Oleh : drh. Puguh Pamungkas, MM
Founder RSU Wajak Husada
Presiden Nusantara Gilang Gemilang
Banyak versi yang membicarakan asal muasal kapan pertama kali perayaan kemerdekaan Republik Indonesia diwarnai dengan beragam kegiatan “dolanan” seperti yang kita saksikan hari ini, seperti lomba balap karung, loma panjat pinang, lomba makan krupuk, karnaval dan beragam perlombaan lainnya yang kegiatan itu dinisbatkan untuk turut memeriahkan perayaan hari kemerdekaan Indonesia ini.
Namun yang pasti, proses perjalanan kemerdekaan bangsa Indonesia yang kita nikmati hari ini adalah satu rangkaian perjalanan panjang yang telah diinisiasi dan diperjuangkan oleh para pahlawan bangsa dengan pengorbanan dan perjuangan yang tidak sederhana. 17 agustus 1945 jalan pegangsaan timur Jakarta telah menjadi saksi bahwa kemerdekaan yang telah di upayakan oleh anak-anak bangsa saat itu, menjadi tonggak bagi terlesenggaranya tatanan kehidupan berbangsa dan bernegara hingga saat ini.
Memaknai “agustusan” adalah memaknai sejarah perjalanan para pahlawan bangsa yang telah mendedikasikan jiwa dan raganya untuk bangsa ini. Beragam aktivitas yang dilakukan oleh masyarakat hari ini untuk merayakan kemerdekan seyogyanya bukan hanya sekedar pesta pora, namun harus bisa mengambil hikmah dan nilai-nilai spirit perjuangan yang dibawa untuk memajukan dan mengharumkan nama bangsa.
Era yang terus berganti dan persaingan globalisasi yang terus menghantui tidak bisa dipungkiri telah membawa pengaruh tersendiri bagi sikap perilaku dan keluruhan karakter anak bangsa dalam menjalankan kehidupannya hari ini.
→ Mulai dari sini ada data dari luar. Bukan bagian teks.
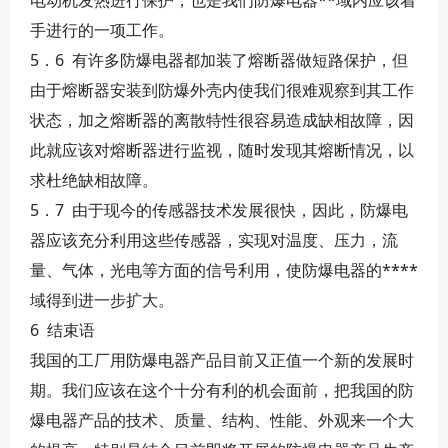
电动机发热进行保护，也是我们防爆电器**域内应该着
手进行的一项工作。
5．6 有许多防爆电器都加装了熔断器做短路保护，但
由于熔断器安装到防爆外壳内使我们很难观察到其工作
状态，加之熔断器的离散特性很容易造成缺相故障，因
此就应该对熔断器进行监视，随时发现其熔断情况，以
求杜绝缺相故障。
5．7 由于现今的传感器技术发展很快，因此，防爆电
器应该充分利用这些传感器，实现对温度、压力，流
量、气体，光电等方面的信号利用，使防爆电器的****
域得到进一步扩大。
6 结束语
我国的工厂用防爆电器产品目前又正值一个新的发展时
期。我们应该在这个十分有利的机会面前，把我国的防
爆电器产品的技术、质量、结构、性能、外观来一个大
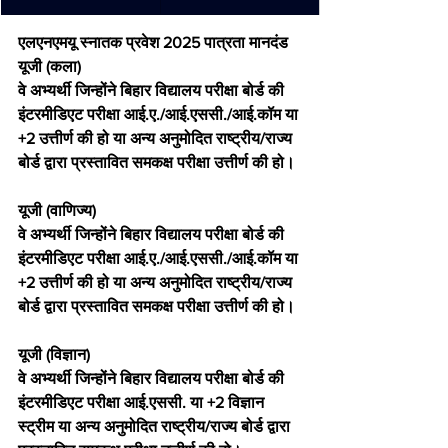
एलएनएमयू स्नातक प्रवेश 2025 पात्रता मानदंड
यूजी (कला)
वे अभ्यर्थी जिन्होंने बिहार विद्यालय परीक्षा बोर्ड की 
इंटरमीडिएट परीक्षा आई.ए./आई.एससी./आई.कॉम या 
+2 उत्तीर्ण की हो या अन्य अनुमोदित राष्ट्रीय/राज्य 
बोर्ड द्वारा प्रस्तावित समकक्ष परीक्षा उत्तीर्ण की हो।
यूजी (वाणिज्य)
वे अभ्यर्थी जिन्होंने बिहार विद्यालय परीक्षा बोर्ड की 
इंटरमीडिएट परीक्षा आई.ए./आई.एससी./आई.कॉम या 
+2 उत्तीर्ण की हो या अन्य अनुमोदित राष्ट्रीय/राज्य 
बोर्ड द्वारा प्रस्तावित समकक्ष परीक्षा उत्तीर्ण की हो।
यूजी (विज्ञान)
वे अभ्यर्थी जिन्होंने बिहार विद्यालय परीक्षा बोर्ड की 
इंटरमीडिएट परीक्षा आई.एससी. या +2 विज्ञान 
स्ट्रीम या अन्य अनुमोदित राष्ट्रीय/राज्य बोर्ड द्वारा 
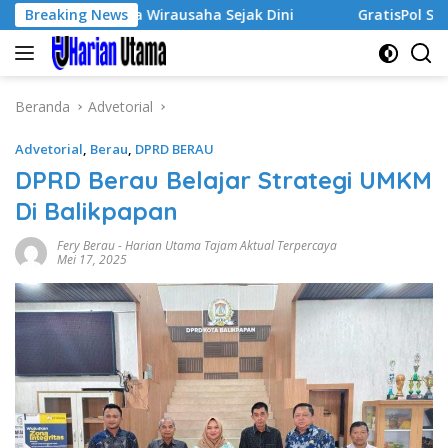
Langsung
kan Jiwa Wirausaha Sejak Dini
Breaking News
GratisPol Sukses Jangk
ke
konten
Beranda
Advetorial
Advetorial
,
Berau
,
DPRD BERAU
DPRD Berau Belajar Strategi UMKM
Di Balikpapan
Fery Berau
-
Harian Utama Tajam Aktual Terpercaya
Mei 17, 2025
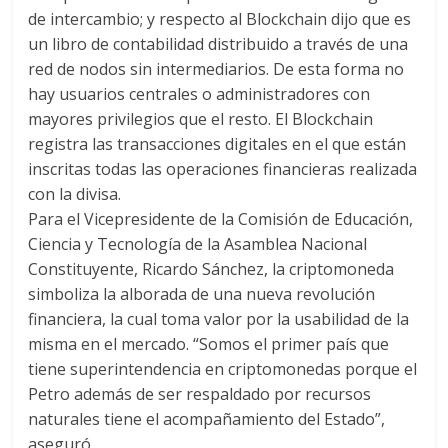
de intercambio; y respecto al Blockchain dijo que es
un libro de contabilidad distribuido a través de una
red de nodos sin intermediarios. De esta forma no
hay usuarios centrales o administradores con
mayores privilegios que el resto. El Blockchain
registra las transacciones digitales en el que están
inscritas todas las operaciones financieras realizada
con la divisa.
Para el Vicepresidente de la Comisión de Educación,
Ciencia y Tecnología de la Asamblea Nacional
Constituyente, Ricardo Sánchez, la criptomoneda
simboliza la alborada de una nueva revolución
financiera, la cual toma valor por la usabilidad de la
misma en el mercado. “Somos el primer país que
tiene superintendencia en criptomonedas porque el
Petro además de ser respaldado por recursos
naturales tiene el acompañamiento del Estado”,
aseguró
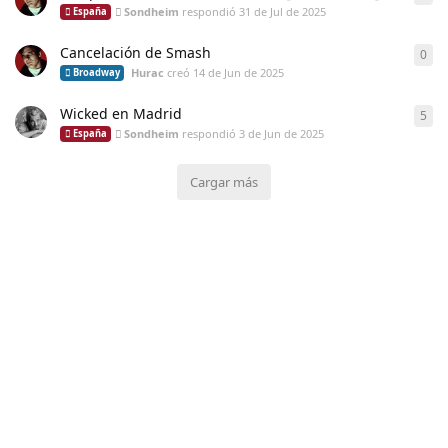
Sondheim
respondió
31 de Jul de 2025
España
Cancelación de Smash
0
0
re
Hurac
creó
14 de Jun de 2025
Broadway
Wicked en Madrid
5
5
re
Sondheim
respondió
3 de Jun de 2025
España
Cargar más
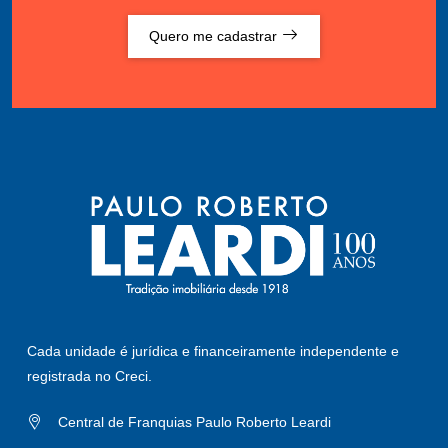
Quero me cadastrar
Cada unidade é jurídica e financeiramente independente e
registrada no Creci.
Central de Franquias Paulo Roberto Leardi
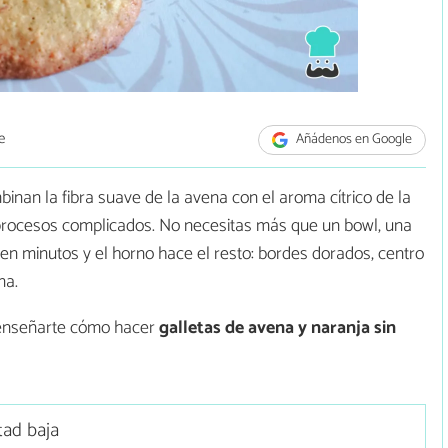
e
Añádenos en Google
inan la fibra suave de la avena con el aroma cítrico de la
ni procesos complicados. No necesitas más que un bowl, una
n minutos y el horno hace el resto: bordes dorados, centro
na.
 enseñarte cómo hacer
galletas de avena y naranja sin
tad baja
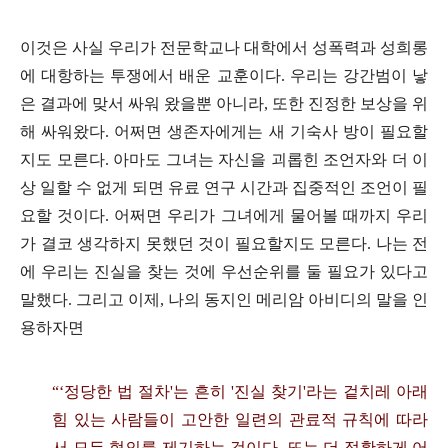
이것은 사실 우리가 전문학교나 대학에서 성폭력과 성희롱
에 대항하는 투쟁에서 배운 교훈이다
.
우리는 강간범이 낳
은 결과에 맞서 싸워 왔을뿐 아니라
,
또한 진정한 보상을 위
해 싸워왔다
.
어쩌면 생존자에게는 새 기숙사 방이 필요할
지도 모른다
.
아마도 그녀는 자신을 괴롭힌 조언자와 더 이
상 일할 수 없게 되면 유료 연구 시간과 집중적인 조언이 필
요할 것이다
.
어쩌면 우리가 그녀에게 물어볼 때까지 우리
가 결코 생각하지 못했던 것이 필요할지도 모른다
.
나는 전
에 우리는 진실을 찾는 것에 우선순위를 둘 필요가 있다고
말했다
.
그리고 이제
,
나의 동지인 메리암 아비디의 말을 인
용하자면
“‘
정당한 법 절차
'
는 흔히
'
진실 찾기
'
라는 겉치레 아래
힘 있는 사람들이 고안한 일련의 관료적 규칙에 따라
서 모든 혐의를 제기하는 것이다
.
또는 더 정확하게 어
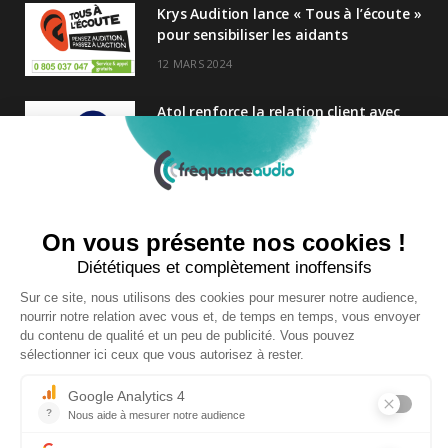
Krys Audition lance « Tous à l’écoute »
pour sensibiliser les aidants
12 MARS 2024
Atol renforce la relation client avec
une nouvelle campagne axée sur la
satisfaction
25 FÉVRIER 2025
Nouveau Directeur Général chez
Audition Conseil
27 MARS 2024
Copyright © 2026 | Tous droits réservés |
Contact
|
Mentions légales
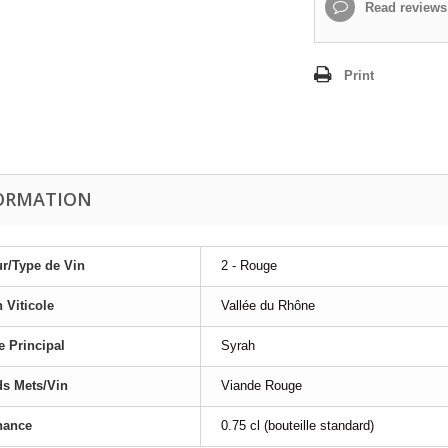
Read reviews
Print
ORMATION
r/Type de Vin
2 - Rouge
 Viticole
Vallée du Rhône
 Principal
Syrah
s Mets/Vin
Viande Rouge
nance
0.75 cl (bouteille standard)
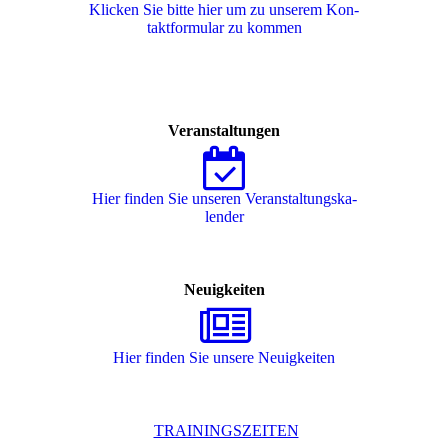
Klicken Sie bitte hier um zu unserem Kon­
takt­for­mu­lar zu kommen
Veranstaltungen
Hier finden Sie unseren Ver­an­stal­tungs­ka­
len­der
Neuigkeiten
Hier finden Sie unsere Neuigkeiten
TRAININGSZEITEN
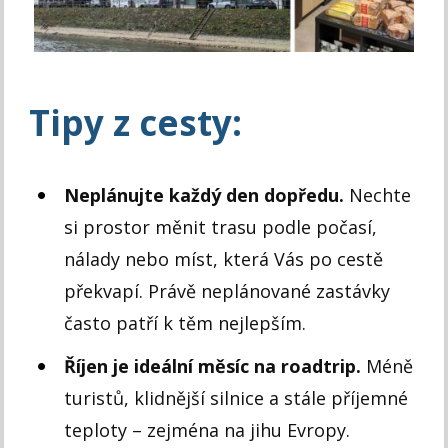
Tipy z cesty:
Neplánujte každý den dopředu.
Nechte
si prostor měnit trasu podle počasí,
nálady nebo míst, která Vás po cestě
překvapí. Právě neplánované zastávky
často patří k těm nejlepším.
Říjen je ideální měsíc na roadtrip.
Méně
turistů, klidnější silnice a stále příjemné
teploty – zejména na jihu Evropy.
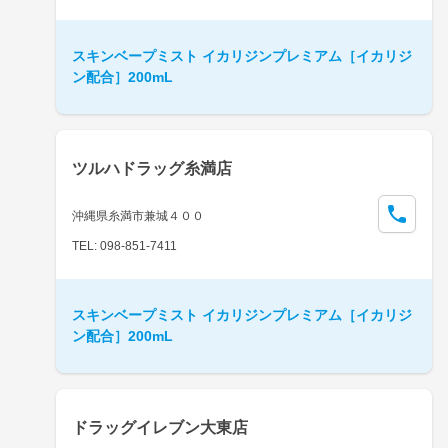
スキンベープミスト イカリジンプレミアム［イカリジ
ン配合］200mL
ツルハドラッグ糸満店
沖縄県糸満市兼城４００
TEL: 098-851-7411
スキンベープミスト イカリジンプレミアム［イカリジ
ン配合］200mL
ドラッグイレブン大東店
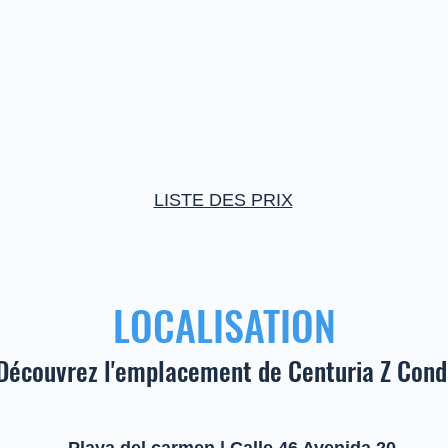
LISTE DES PRIX
LOCALISATION
Découvrez l'emplacement de Centuria Z Cond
Indonesia yang di kenal dengan pemilik keluruhan masyarakat timur dengan kekhasan keluruhan pekertinya seolah turut terdistrupsi dengan era kebermajuan yang terjadi hari ini.
Indonesia dengan segudang resourcesnya tentu memiliki potensi yang sangat besar untuk terus bertumbuh menjadi negara yang maju, berdaulat, adil dan makmur, namun tentu tidak bisa dipungkiri perubahan zaman dan percepatan dunia global menuntut bangsa ini dapat beradaptasi dengan cepat dan tepat agar bisa menjawab dan memenuhi tuntutan zaman tersebut.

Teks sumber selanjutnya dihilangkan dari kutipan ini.